* Banks have until Jan 2015 to meet requirements
* Hapoalim, Leumi to raise core capital to 10 pct by Jan 2017
* Banks may resume dividends if can meet directives
* Banking index jumps 6.8 percent
(Recasts, adds details, comments from officials/analyst, share reaction)
By Steven Scheer
JERUSALEM, March 14 (Reuters) - Israel’s banking regulator said it would give banks time to raise their core capital levels as part of the process of adopting international rules to strengthen the financial industry, sending shares in the sector soaring on Wednesday.
Under draft guidelines issued by the central bank’s Supervisor of Banks, Israeli banks will have to hold core capital equivalent to at least 9 percent of their risk-weighted assets by January 2015. The regulator imposed an additional goal of 10 percent on Israel’s two largest banks, Leumi (LUMI.TA) and Hapoalim (POLI.TA), but gave them until January 2017 to meet it.

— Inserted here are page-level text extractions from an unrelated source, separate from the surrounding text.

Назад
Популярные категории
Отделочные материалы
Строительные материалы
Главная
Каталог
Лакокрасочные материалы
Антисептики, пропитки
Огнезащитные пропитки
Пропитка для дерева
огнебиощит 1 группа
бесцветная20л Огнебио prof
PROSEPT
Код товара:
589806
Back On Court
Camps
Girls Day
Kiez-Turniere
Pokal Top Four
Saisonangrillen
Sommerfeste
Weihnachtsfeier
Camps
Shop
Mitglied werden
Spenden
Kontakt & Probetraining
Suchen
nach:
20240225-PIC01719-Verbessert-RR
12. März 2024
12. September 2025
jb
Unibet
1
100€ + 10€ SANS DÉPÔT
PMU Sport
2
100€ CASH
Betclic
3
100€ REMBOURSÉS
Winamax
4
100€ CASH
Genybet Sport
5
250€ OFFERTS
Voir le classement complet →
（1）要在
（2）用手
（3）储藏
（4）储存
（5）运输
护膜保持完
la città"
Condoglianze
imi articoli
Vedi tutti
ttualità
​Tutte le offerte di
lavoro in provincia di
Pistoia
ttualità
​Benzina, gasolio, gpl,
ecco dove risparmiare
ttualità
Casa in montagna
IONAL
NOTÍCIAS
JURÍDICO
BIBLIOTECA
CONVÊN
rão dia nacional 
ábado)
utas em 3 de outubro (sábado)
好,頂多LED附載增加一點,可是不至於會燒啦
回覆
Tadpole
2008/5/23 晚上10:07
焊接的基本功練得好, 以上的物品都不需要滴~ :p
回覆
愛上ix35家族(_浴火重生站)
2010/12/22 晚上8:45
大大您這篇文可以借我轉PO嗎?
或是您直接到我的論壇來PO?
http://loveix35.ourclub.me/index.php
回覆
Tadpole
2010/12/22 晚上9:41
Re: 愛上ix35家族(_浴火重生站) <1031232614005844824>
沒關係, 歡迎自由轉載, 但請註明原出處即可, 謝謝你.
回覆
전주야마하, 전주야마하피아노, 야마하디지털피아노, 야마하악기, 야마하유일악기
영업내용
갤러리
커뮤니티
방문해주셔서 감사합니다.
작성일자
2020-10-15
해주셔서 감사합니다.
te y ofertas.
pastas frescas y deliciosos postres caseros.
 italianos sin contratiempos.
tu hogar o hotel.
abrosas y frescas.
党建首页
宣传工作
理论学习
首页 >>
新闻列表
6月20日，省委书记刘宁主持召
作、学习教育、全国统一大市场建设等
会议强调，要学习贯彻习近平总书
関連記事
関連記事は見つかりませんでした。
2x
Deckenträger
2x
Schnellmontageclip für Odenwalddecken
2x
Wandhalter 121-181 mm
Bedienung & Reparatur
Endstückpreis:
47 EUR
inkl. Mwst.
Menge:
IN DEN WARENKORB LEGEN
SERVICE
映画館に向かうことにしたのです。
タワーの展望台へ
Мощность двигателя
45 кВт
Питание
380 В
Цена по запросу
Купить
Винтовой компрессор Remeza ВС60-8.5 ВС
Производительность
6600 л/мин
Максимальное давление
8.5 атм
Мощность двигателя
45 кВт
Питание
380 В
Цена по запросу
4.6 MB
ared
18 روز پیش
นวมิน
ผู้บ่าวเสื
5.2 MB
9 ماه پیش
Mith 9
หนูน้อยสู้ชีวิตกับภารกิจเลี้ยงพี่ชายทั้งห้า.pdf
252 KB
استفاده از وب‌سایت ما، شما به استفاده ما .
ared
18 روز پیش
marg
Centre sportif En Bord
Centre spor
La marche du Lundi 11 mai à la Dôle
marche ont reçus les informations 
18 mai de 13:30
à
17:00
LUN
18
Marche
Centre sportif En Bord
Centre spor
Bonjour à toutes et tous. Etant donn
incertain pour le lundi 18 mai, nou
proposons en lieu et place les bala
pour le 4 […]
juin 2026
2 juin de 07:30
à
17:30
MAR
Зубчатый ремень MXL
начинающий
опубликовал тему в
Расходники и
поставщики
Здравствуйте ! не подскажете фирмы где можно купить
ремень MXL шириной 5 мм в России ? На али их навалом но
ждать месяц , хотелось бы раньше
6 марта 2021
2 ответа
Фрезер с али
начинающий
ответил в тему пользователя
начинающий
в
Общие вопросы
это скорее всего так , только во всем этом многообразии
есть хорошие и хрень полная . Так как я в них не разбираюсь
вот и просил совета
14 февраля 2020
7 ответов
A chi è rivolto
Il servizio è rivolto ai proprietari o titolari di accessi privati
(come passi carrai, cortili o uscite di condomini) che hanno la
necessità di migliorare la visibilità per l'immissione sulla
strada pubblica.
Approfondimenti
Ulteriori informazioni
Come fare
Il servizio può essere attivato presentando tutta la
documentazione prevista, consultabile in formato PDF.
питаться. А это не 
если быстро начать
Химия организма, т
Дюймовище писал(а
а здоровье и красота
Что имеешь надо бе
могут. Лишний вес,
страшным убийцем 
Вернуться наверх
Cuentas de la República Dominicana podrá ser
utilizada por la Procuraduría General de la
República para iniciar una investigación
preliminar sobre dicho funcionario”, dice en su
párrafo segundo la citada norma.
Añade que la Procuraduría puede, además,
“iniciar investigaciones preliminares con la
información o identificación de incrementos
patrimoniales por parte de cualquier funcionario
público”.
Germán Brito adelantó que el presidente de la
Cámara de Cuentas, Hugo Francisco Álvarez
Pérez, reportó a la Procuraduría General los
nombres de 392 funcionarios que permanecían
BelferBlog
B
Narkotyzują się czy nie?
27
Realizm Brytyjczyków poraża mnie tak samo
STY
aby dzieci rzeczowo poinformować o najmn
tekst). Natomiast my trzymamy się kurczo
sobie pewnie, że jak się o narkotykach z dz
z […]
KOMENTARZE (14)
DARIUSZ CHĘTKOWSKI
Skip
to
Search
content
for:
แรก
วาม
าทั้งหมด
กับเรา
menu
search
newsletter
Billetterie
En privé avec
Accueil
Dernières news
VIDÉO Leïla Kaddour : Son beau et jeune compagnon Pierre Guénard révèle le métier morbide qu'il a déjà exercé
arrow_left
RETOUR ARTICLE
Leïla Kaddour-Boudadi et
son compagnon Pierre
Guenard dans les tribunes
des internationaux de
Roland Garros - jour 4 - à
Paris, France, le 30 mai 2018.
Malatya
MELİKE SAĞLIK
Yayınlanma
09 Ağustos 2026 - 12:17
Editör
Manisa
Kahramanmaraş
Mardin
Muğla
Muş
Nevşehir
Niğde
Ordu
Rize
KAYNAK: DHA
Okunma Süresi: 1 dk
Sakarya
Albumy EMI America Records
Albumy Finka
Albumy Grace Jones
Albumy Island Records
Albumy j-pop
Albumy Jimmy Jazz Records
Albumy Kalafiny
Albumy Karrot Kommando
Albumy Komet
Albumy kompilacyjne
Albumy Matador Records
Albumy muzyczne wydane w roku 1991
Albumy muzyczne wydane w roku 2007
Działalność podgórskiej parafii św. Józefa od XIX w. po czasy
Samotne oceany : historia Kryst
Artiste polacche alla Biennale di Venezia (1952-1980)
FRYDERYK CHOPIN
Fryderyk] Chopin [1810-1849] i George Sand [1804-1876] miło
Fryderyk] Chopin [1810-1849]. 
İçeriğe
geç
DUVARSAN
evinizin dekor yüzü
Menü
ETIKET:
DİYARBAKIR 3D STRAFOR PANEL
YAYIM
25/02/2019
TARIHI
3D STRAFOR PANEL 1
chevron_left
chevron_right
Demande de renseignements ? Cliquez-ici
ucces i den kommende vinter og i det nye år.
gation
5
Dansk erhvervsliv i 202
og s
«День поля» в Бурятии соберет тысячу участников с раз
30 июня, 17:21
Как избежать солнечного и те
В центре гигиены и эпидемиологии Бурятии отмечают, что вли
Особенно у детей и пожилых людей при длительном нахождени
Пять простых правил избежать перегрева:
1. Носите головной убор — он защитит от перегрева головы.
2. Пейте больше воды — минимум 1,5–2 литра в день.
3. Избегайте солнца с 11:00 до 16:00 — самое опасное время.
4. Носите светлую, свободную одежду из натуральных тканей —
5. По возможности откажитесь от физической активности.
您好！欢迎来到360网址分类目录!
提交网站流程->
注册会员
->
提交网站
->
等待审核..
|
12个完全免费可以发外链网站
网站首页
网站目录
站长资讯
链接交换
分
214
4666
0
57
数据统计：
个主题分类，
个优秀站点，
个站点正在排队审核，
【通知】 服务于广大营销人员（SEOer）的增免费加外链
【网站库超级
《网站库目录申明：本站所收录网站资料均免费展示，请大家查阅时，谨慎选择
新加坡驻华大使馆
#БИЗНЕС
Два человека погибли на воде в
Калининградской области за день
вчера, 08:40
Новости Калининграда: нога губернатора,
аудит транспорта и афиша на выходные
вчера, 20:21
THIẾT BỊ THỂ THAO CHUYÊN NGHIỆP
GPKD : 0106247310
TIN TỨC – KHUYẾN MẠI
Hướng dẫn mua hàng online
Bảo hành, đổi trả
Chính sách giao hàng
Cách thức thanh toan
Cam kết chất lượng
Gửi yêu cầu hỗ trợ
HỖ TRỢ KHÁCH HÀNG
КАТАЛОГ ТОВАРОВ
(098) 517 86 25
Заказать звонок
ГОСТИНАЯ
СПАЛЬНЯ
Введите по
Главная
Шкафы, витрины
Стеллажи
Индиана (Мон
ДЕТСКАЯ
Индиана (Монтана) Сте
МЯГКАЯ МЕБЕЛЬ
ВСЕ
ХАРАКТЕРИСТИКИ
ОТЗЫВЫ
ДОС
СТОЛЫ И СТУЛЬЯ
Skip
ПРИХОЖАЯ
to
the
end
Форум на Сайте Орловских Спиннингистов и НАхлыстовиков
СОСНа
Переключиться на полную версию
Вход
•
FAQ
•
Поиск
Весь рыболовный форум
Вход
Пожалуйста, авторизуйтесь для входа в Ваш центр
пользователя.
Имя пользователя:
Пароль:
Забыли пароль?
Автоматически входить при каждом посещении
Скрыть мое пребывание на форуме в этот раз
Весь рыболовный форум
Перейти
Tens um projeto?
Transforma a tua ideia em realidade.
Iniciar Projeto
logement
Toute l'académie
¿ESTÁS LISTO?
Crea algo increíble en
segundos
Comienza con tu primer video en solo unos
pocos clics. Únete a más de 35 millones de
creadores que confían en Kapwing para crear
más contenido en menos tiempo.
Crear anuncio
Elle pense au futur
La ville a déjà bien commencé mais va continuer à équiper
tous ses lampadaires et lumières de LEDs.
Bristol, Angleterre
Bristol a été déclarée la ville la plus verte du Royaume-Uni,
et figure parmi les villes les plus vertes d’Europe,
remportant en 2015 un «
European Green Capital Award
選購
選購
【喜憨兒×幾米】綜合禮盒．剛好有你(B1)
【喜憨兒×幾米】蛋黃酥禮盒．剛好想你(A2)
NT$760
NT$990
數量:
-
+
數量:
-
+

Israel’s current core capital ratio - a measure of financial strength - is 7.5 percent, with banks averaging about 8 percent.
UBS analyst Darren Shaw said he had expected an increase of core Tier 1 capital to 9 percent by the start of 2014. Investors also had concerns that banks would have to curtail lending, but the Bank of Israel said banks were expected to increase capital balances gradually while continuing to support economic growth.
“The core Tier 1 regulatory cloud which has led to the Israeli banks drifting lower and lower appears to be lifting,” Shaw said, adding that although these were draft directives, it was likely they would be formally established.
Banks will also be allowed to distribute dividends as long as doing so does not negatively impact their ability to meet the new requirements, the Bank of Israel said. Banks had largely put off paying dividends until the capital directives were issued.
“We could see banks begin considering dividends in a few years, possibly earlier in some cases,” Shaw said.
The Tel Aviv banking index <0#.TELBANK> jumped 6.8 percent in afternoon trade to 970.98, with some bank shares up as much as 8.4 percent. The index hit a year low of 896.16 on Monday.
Optimism in bank stocks pushed the blue-chip TA-25 index .TA25 up 3 percent.
“A MEASURED STEP”
The new Basel III capital rules call for a core Tier 1 capital adequacy ratio of at least 7 percent starting in 2013, as regulators across the world pressure banks to build up their capital muscle in a bid to prevent a repetition of the 2008 financial crisis. Full implementation is expected by 2019.
Israel’s central bank said the ratios and their timetables for implementation took into account the Basel Committee’s recommendations and guidelines of supervisory authorities abroad, as well as the actual level of core capital levels in Israel.
They were also based on the banks’ risk structure and environment in which the banking system operates and banks’ ability to increase their capital adequacy and to continue to supply credit for the support of economic activity.
“This is an additional essential step in the strengthening of the banking system and supporting the stability of Israel’s financial system. It is a measured step which allows continued growth of credit and of the economy,” Bank of Israel Governor Stanley Fischer said.